#### Data provided ####

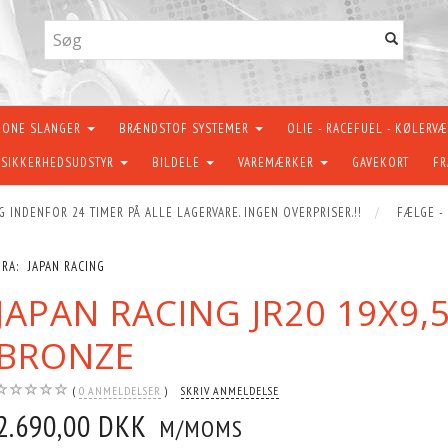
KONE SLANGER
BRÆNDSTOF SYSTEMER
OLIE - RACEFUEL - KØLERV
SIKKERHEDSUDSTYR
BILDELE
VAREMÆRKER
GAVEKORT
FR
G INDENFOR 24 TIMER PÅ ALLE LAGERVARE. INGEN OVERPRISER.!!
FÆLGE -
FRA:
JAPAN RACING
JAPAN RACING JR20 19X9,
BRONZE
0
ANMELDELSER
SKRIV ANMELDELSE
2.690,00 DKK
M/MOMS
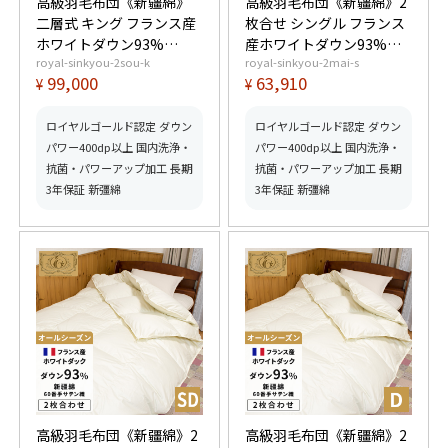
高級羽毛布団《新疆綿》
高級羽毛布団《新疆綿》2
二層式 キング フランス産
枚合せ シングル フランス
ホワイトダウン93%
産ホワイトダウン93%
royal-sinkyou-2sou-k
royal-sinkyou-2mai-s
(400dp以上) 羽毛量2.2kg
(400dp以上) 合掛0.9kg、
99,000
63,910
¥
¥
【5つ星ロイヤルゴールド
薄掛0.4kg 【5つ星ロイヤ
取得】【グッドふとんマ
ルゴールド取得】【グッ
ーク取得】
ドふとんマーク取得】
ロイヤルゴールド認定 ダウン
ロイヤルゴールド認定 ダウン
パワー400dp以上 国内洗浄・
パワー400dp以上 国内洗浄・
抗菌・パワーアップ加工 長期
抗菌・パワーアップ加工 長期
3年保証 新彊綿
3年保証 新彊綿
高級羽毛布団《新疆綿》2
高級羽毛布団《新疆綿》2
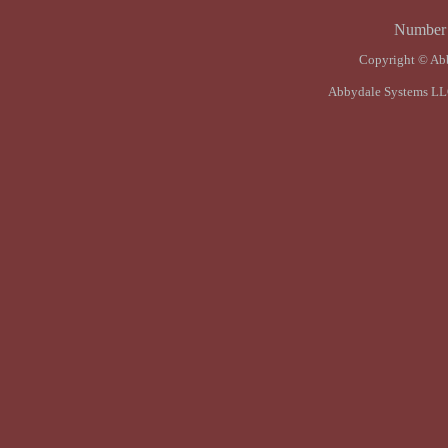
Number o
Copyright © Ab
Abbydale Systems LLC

####
#### Data provided ####

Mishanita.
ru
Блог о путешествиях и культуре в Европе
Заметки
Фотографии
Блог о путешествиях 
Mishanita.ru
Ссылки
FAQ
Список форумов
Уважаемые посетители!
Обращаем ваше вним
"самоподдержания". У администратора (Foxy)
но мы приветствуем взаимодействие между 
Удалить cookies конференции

####
#### Data provided ####

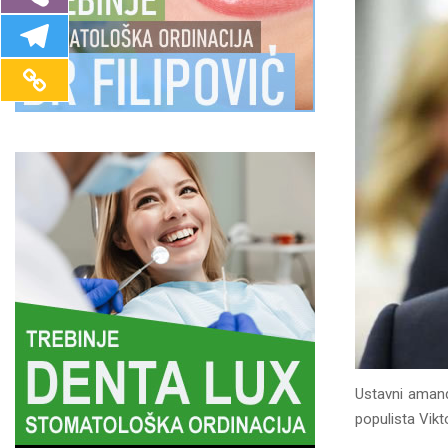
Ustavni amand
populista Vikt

####

== Work to complete ==
Everything above from the line with "産ホワイトダウン93%" through the line with "Abbydale Systems LLC" should be retyped exactly, and nothing else; omit pictures.

== Task answer ==
産ホワイトダウン93%
royal-sinkyou-2sou-k
royal-sinkyou-2mai-s
(400dp以上) 羽毛量2.2kg
(400dp以上) 合掛0.9kg、
99,000
63,910
¥
¥
【5つ星ロイヤルゴールド
薄掛0.4kg 【5つ星ロイヤ
取得】【グッドふとんマ
ルゴールド取得】【グッ
ーク取得】
ドふとんマーク取得】
ロイヤルゴールド認定 ダウン
ロイヤルゴールド認定 ダウン
パワー400dp以上 国内洗浄・
パワー400dp以上 国内洗浄・
抗菌・パワーアップ加工 長期
抗菌・パワーアップ加工 長期
3年保証 新彊綿
3年保証 新彊綿
高級羽毛布団《新疆綿》2
高級羽毛布団《新疆綿》2
Number o
Copyright © Ab
Abbydale Systems LLC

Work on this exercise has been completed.